ValueError: Quantization parameters are not specified for param [/layers.0/self_attn/Add_2_output_0.](https://vscode-remote+ssh-002dremote-002bec2-002d18-002d232-002d85-002d159-002ecompute-002d1-002eamazonaws-002ecom.vscode-resource.vscode-cdn.net/layers.0/self_attn/Add_2_output_0.) In static mode quantization params for inputs and outputs of nodes to be quantized are required.

That node, Add_2_output_0, is the same node that has had problems with compilation in TensorRT, as per my initial comment.
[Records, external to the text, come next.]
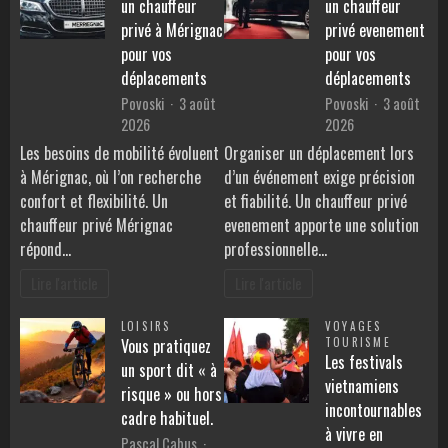
un chauffeur
un chauffeur
privé à Mérignac
privé evenement
pour vos
pour vos
déplacements
déplacements
Povoski
3 août
Povoski
3 août
2026
2026
Les besoins de mobilité évoluent
Organiser un déplacement lors
à Mérignac, où l’on recherche
d’un événement exige précision
confort et flexibilité. Un
et fiabilité. Un chauffeur privé
chauffeur privé Mérignac
evenement apporte une solution
répond…
professionnelle…
Lire l'article
Lire l'article
LOISIRS
VOYAGES
Vous pratiquez
TOURISME
Les festivals
un sport dit « à
vietnamiens
risque » ou hors
incontournables
cadre habituel.
à vivre en
Pascal Cabus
michaelroyzen commented 6 months ago

We do use TRT-LLM for generation, but our goal here is to use Mistral/Gemma for embeddings. TRT-LLM only returns logits, not the last hidden states pre-projection.
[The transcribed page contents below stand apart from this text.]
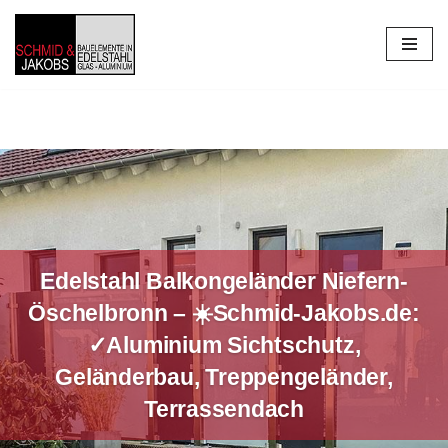
Zum
Inhalt
springen
Edelstahl Balkongeländer Niefern-
Öschelbronn – ☀️Schmid-Jakobs.de:
✓Aluminium Sichtschutz,
Geländerbau, Treppengeländer,
Terrassendach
IlyasMoutawwakil commented 6 months ago

@michaelroyzen were you able to confirm that the issue is fixed ? as reported in https://github.com/NVIDIA/TensorRT/issues/3688

michaelroyzen commented 6 months ago

Can't confirm yet as TensorRT 10.0 has not been released yet. @IlyasMoutawwakil

fxmarty commented 5 months ago

Closing as it is a TRT bug.

CHNtentes commented 4 months ago

@michaelroyzen Hi. Is your static quantized model working normally? I tried quantizing MiniCPM model using similar approach, however it just generate some garbage.

geraldstanje commented 3 months ago

hi @michaelroyzen why do you use ORTQuantizer? cant you just quantize the model using trtexec?